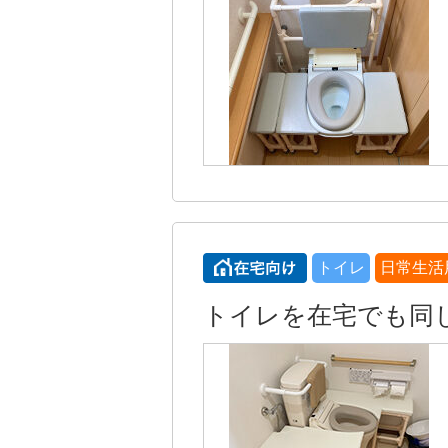
トイレ
日常生活
トイレを在宅でも同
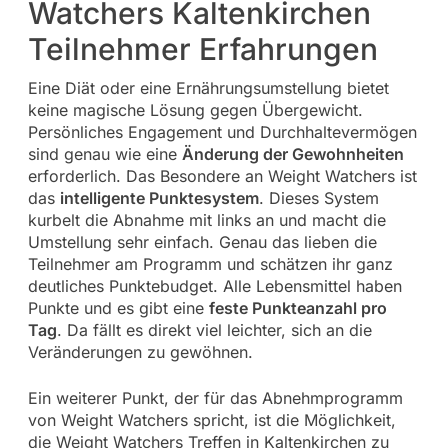
Watchers Kaltenkirchen
Teilnehmer Erfahrungen
Eine Diät oder eine Ernährungsumstellung bietet
keine magische Lösung gegen Übergewicht.
Persönliches Engagement und Durchhaltevermögen
sind genau wie eine
Änderung der Gewohnheiten
erforderlich. Das Besondere an Weight Watchers ist
das
intelligente Punktesystem
. Dieses System
kurbelt die Abnahme mit links an und macht die
Umstellung sehr einfach. Genau das lieben die
Teilnehmer am Programm und schätzen ihr ganz
deutliches Punktebudget. Alle Lebensmittel haben
Punkte und es gibt eine
feste Punkteanzahl pro
Tag
. Da fällt es direkt viel leichter, sich an die
Veränderungen zu gewöhnen.
Ein weiterer Punkt, der für das Abnehmprogramm
von Weight Watchers spricht, ist die Möglichkeit,
die Weight Watchers Treffen in Kaltenkirchen zu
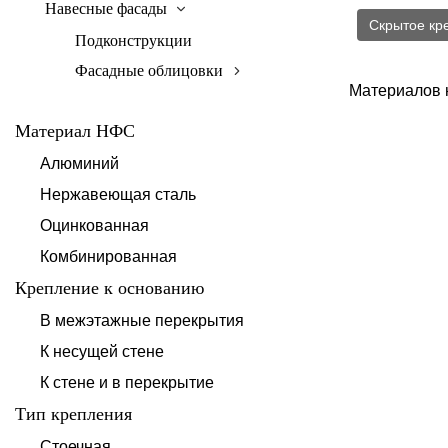
Навесные фасады
Скрытое кр
Подконструкции
Фасадные облицовки
Материалов 
Материал НФС
Алюминий
Нержавеющая сталь
Оцинкованная
Комбинированная
Крепление к основанию
В межэтажные перекрытия
К несущей стене
К стене и в перекрытие
Тип крепления
Стоечная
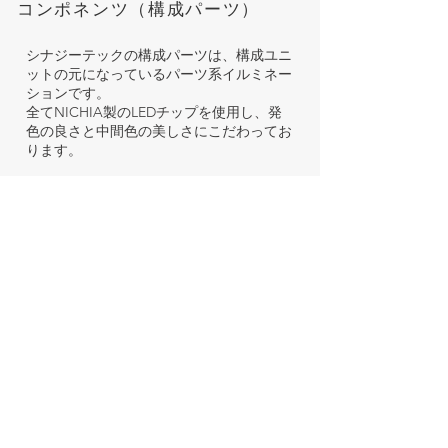
​コンポネンツ（構成パーツ）
シナジーテックの構成パーツは、構成ユニ
ットの元になっているパーツ系イルミネー
ションです。
​全てNICHIA製のLEDチップを使用し、発
色の良さと中間色の美しさにこだわってお
ります。
詳細はこちら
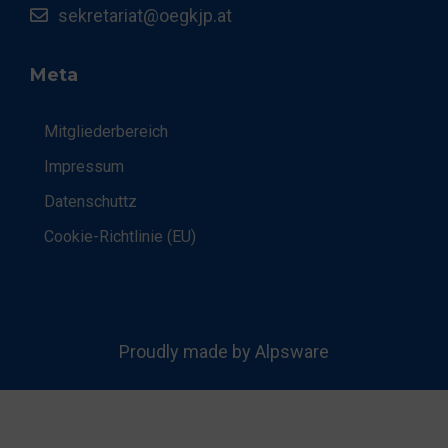
sekretariat@oegkjp.at
Meta
Mitgliederbereich
Impressum
Datenschuttz
Cookie-Richtlinie (EU)
Proudly made by Alpsware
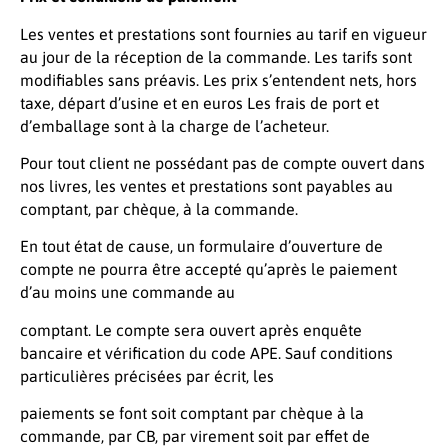
Les ventes et prestations sont fournies au tarif en vigueur
au jour de la réception de la commande. Les tarifs sont
modifiables sans préavis. Les prix s’entendent nets, hors
taxe, départ d’usine et en euros Les frais de port et
d’emballage sont à la charge de l’acheteur.
Pour tout client ne possédant pas de compte ouvert dans
nos livres, les ventes et prestations sont payables au
comptant, par chèque, à la commande.
En tout état de cause, un formulaire d’ouverture de
compte ne pourra être accepté qu’après le paiement
d’au moins une commande au
comptant. Le compte sera ouvert après enquête
bancaire et vérification du code APE. Sauf conditions
particulières précisées par écrit, les
paiements se font soit comptant par chèque à la
commande, par CB, par virement soit par effet de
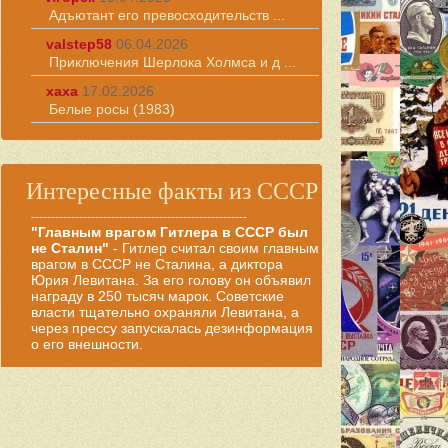
Адъютант его превосходительств ...
valstep58
06.04.2026
Приключения Шерлока Холмса и д ...
хаха
17.02.2026
Белые росы (1983)
Интересные факты из СССР
------------------------------------------------------
"Главным врагом Гитлера в СССР был
не Сталин"
- Гитлер считал своим главным
врагом в СССР не Сталина, а диктора
Юрия Левитана. За его голову он объявил
награду в 250 тысяч марок. Советские
власти тщательно охраняли Левитана, а
через прессу запускалась дезинформация
о его внешности.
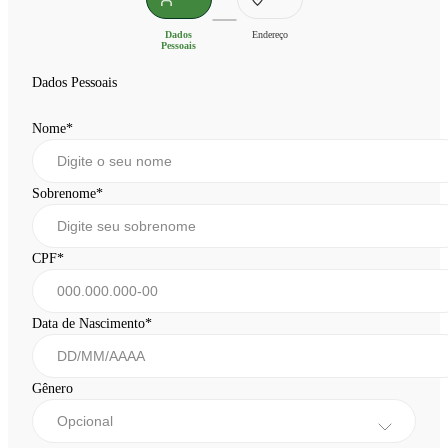
Dados
Endereço
Pessoais
Dados Pessoais
Nome
*
Sobrenome
*
CPF
*
Data de Nascimento
*
Gênero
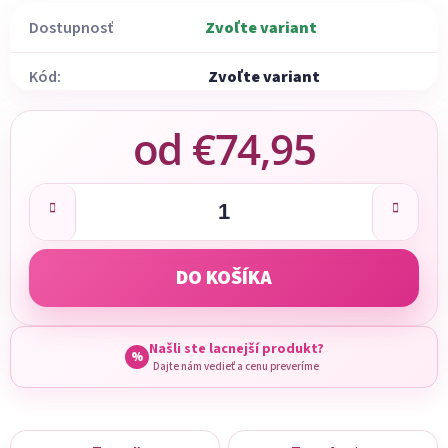
Dostupnosť
Zvoľte variant
Kód:
Zvoľte variant
od
€74,95
Jednotková cena:
DO KOŠÍKA
Našli ste lacnejší produkt?
%
Dajte nám vedieť a cenu preveríme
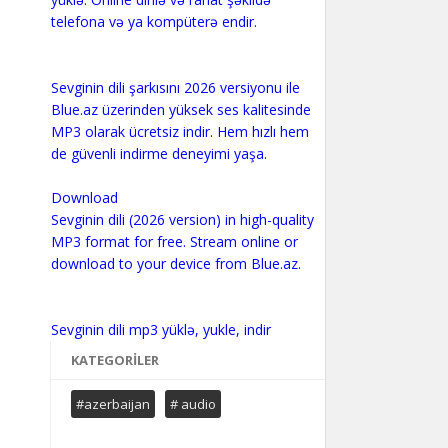
telefona və ya kompüterə endir.
Sevginin dili şarkısını 2026 versiyonu ile
Blue.az üzerinden yüksek ses kalitesinde
MP3 olarak ücretsiz indir. Hem hızlı hem
de güvenli indirme deneyimi yaşa.
Download
Sevginin dili (2026 version) in high-quality
MP3 format for free. Stream online or
download to your device from Blue.az.
KATEGORILER
#azerbaijan
# audio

=====

◆ **Task**
Give exactly the lines above that run from the line with "色の良さと中間色の美しさにこだわってお" to the line with "Dajte nám vedieť a cenu preveríme", both included, leaving every picture out.

◆ **Task solution**
色の良さと中間色の美しさにこだわってお
ります。
詳細はこちら
sekretariat@oegkjp.at
Meta
Mitgliederbereich
Impressum
Datenschuttz
Cookie-Richtlinie (EU)
Proudly made by Alpsware
Les ventes et prestations sont fournies au tarif en vigueur
au jour de la réception de la commande. Les tarifs sont
modifiables sans préavis. Les prix s’entendent nets, hors
taxe, départ d’usine et en euros Les frais de port et
d’emballage sont à la charge de l’acheteur.
Pour tout client ne possédant pas de compte ouvert dans
nos livres, les ventes et prestations sont payables au
comptant, par chèque, à la commande.
En tout état de cause, un formulaire d’ouverture de
compte ne pourra être accepté qu’après le paiement
d’au moins une commande au
comptant. Le compte sera ouvert après enquête
bancaire et vérification du code APE. Sauf conditions
particulières précisées par écrit, les
paiements se font soit comptant par chèque à la
commande, par CB, par virement soit par effet de
Адъютант его превосходительств ...
valstep58
06.04.2026
Приключения Шерлока Холмса и д ...
хаха
17.02.2026
Белые росы (1983)
Интересные факты из СССР
------------------------------------------------------
"Главным врагом Гитлера в СССР был
не Сталин"
- Гитлер считал своим главным
врагом в СССР не Сталина, а диктора
Юрия Левитана. За его голову он объявил
награду в 250 тысяч марок. Советские
власти тщательно охраняли Левитана, а
через прессу запускалась дезинформация
о его внешности.
Dados
Endereço
Pessoais
Dados Pessoais
Nome
*
Sobrenome
*
CPF
*
Data de Nascimento
*
Gênero
Dostupnosť
Zvoľte variant
Kód:
Zvoľte variant
od
€74,95
Jednotková cena:
DO KOŠÍKA
Našli ste lacnejší produkt?
%
Dajte nám vedieť a cenu preveríme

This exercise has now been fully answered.